### Exercise instructions
What you return must match the material exactly, with every line present.
※ ※ ※
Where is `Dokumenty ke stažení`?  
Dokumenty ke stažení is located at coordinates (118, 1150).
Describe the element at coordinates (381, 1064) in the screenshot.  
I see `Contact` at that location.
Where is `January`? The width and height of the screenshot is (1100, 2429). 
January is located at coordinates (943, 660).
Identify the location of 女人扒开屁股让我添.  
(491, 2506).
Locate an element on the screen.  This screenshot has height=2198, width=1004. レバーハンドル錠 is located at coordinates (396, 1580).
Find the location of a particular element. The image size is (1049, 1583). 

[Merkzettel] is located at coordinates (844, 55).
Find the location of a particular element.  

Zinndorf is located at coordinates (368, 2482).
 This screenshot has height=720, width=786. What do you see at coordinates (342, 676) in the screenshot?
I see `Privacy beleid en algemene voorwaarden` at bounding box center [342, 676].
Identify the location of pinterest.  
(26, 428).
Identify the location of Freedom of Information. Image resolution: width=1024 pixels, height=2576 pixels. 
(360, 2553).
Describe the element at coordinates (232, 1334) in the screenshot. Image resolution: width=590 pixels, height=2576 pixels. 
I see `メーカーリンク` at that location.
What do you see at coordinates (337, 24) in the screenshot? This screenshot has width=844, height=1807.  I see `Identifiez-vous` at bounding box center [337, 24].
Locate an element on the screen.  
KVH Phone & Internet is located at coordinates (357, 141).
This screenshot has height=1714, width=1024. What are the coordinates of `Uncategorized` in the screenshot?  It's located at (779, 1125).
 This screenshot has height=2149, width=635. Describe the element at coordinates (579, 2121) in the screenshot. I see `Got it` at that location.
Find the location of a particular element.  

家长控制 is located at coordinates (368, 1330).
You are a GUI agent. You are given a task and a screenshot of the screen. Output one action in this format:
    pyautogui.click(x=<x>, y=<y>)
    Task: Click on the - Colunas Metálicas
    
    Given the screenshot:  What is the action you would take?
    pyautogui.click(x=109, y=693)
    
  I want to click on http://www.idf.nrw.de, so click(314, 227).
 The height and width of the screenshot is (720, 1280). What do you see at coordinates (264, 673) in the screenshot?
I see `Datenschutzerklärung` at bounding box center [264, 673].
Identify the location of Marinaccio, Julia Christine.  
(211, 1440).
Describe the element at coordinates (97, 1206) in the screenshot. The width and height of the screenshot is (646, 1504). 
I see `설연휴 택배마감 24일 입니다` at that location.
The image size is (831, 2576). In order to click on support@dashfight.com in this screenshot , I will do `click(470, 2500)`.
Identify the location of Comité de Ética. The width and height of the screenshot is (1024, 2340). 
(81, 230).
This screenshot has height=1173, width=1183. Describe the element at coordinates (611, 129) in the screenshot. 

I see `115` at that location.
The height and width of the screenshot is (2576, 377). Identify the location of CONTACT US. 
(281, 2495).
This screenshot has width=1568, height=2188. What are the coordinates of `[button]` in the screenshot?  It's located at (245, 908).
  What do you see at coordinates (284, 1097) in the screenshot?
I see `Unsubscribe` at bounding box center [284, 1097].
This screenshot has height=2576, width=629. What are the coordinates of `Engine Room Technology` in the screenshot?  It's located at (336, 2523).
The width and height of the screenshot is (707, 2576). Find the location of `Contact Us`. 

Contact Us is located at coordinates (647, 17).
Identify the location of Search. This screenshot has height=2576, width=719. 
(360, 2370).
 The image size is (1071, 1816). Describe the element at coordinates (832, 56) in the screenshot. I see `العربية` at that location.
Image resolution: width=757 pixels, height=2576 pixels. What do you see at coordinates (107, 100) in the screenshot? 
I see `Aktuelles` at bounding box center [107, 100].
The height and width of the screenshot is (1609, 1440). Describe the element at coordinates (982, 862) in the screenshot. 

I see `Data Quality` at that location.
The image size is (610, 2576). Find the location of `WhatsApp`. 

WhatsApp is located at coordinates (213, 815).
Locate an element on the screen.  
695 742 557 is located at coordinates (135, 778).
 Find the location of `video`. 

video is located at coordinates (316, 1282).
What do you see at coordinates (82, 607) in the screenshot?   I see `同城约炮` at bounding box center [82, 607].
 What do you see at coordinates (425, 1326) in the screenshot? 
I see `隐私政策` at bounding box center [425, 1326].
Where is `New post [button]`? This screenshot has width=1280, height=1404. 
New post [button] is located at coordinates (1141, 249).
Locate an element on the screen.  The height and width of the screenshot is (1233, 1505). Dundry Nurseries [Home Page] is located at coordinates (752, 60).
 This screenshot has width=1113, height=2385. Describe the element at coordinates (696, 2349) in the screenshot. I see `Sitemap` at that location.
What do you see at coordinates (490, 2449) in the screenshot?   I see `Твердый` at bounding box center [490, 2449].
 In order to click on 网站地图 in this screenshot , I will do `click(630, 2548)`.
※ ※ ※
### Answer section
Where is `Dokumenty ke stažení`?  
Dokumenty ke stažení is located at coordinates (118, 1150).
Describe the element at coordinates (381, 1064) in the screenshot.  
I see `Contact` at that location.
Where is `January`? The width and height of the screenshot is (1100, 2429). 
January is located at coordinates (943, 660).
Identify the location of 女人扒开屁股让我添.  
(491, 2506).
Locate an element on the screen.  This screenshot has height=2198, width=1004. レバーハンドル錠 is located at coordinates (396, 1580).
Find the location of a particular element. The image size is (1049, 1583). 

[Merkzettel] is located at coordinates (844, 55).
Find the location of a particular element.  

Zinndorf is located at coordinates (368, 2482).
 This screenshot has height=720, width=786. What do you see at coordinates (342, 676) in the screenshot?
I see `Privacy beleid en algemene voorwaarden` at bounding box center [342, 676].
Identify the location of pinterest.  
(26, 428).
Identify the location of Freedom of Information. Image resolution: width=1024 pixels, height=2576 pixels. 
(360, 2553).
Describe the element at coordinates (232, 1334) in the screenshot. Image resolution: width=590 pixels, height=2576 pixels. 
I see `メーカーリンク` at that location.
What do you see at coordinates (337, 24) in the screenshot? This screenshot has width=844, height=1807.  I see `Identifiez-vous` at bounding box center [337, 24].
Locate an element on the screen.  
KVH Phone & Internet is located at coordinates (357, 141).
This screenshot has height=1714, width=1024. What are the coordinates of `Uncategorized` in the screenshot?  It's located at (779, 1125).
 This screenshot has height=2149, width=635. Describe the element at coordinates (579, 2121) in the screenshot. I see `Got it` at that location.
Find the location of a particular element.  

家长控制 is located at coordinates (368, 1330).
You are a GUI agent. You are given a task and a screenshot of the screen. Output one action in this format:
    pyautogui.click(x=<x>, y=<y>)
    Task: Click on the - Colunas Metálicas
    
    Given the screenshot:  What is the action you would take?
    pyautogui.click(x=109, y=693)
    
  I want to click on http://www.idf.nrw.de, so click(314, 227).
 The height and width of the screenshot is (720, 1280). What do you see at coordinates (264, 673) in the screenshot?
I see `Datenschutzerklärung` at bounding box center [264, 673].
Identify the location of Marinaccio, Julia Christine.  
(211, 1440).
Describe the element at coordinates (97, 1206) in the screenshot. The width and height of the screenshot is (646, 1504). 
I see `설연휴 택배마감 24일 입니다` at that location.
The image size is (831, 2576). In order to click on support@dashfight.com in this screenshot , I will do `click(470, 2500)`.
Identify the location of Comité de Ética. The width and height of the screenshot is (1024, 2340). 
(81, 230).
This screenshot has height=1173, width=1183. Describe the element at coordinates (611, 129) in the screenshot. 

I see `115` at that location.
The height and width of the screenshot is (2576, 377). Identify the location of CONTACT US. 
(281, 2495).
This screenshot has width=1568, height=2188. What are the coordinates of `[button]` in the screenshot?  It's located at (245, 908).
  What do you see at coordinates (284, 1097) in the screenshot?
I see `Unsubscribe` at bounding box center [284, 1097].
This screenshot has height=2576, width=629. What are the coordinates of `Engine Room Technology` in the screenshot?  It's located at (336, 2523).
The width and height of the screenshot is (707, 2576). Find the location of `Contact Us`. 

Contact Us is located at coordinates (647, 17).
Identify the location of Search. This screenshot has height=2576, width=719. 
(360, 2370).
 The image size is (1071, 1816). Describe the element at coordinates (832, 56) in the screenshot. I see `العربية` at that location.
Image resolution: width=757 pixels, height=2576 pixels. What do you see at coordinates (107, 100) in the screenshot? 
I see `Aktuelles` at bounding box center [107, 100].
The height and width of the screenshot is (1609, 1440). Describe the element at coordinates (982, 862) in the screenshot. 

I see `Data Quality` at that location.
The image size is (610, 2576). Find the location of `WhatsApp`. 

WhatsApp is located at coordinates (213, 815).
Locate an element on the screen.  
695 742 557 is located at coordinates (135, 778).
 Find the location of `video`. 

video is located at coordinates (316, 1282).
What do you see at coordinates (82, 607) in the screenshot?   I see `同城约炮` at bounding box center [82, 607].
 What do you see at coordinates (425, 1326) in the screenshot? 
I see `隐私政策` at bounding box center [425, 1326].
Where is `New post [button]`? This screenshot has width=1280, height=1404. 
New post [button] is located at coordinates (1141, 249).
Locate an element on the screen.  The height and width of the screenshot is (1233, 1505). Dundry Nurseries [Home Page] is located at coordinates (752, 60).
 This screenshot has width=1113, height=2385. Describe the element at coordinates (696, 2349) in the screenshot. I see `Sitemap` at that location.
What do you see at coordinates (490, 2449) in the screenshot?   I see `Твердый` at bounding box center [490, 2449].
 In order to click on 网站地图 in this screenshot , I will do `click(630, 2548)`.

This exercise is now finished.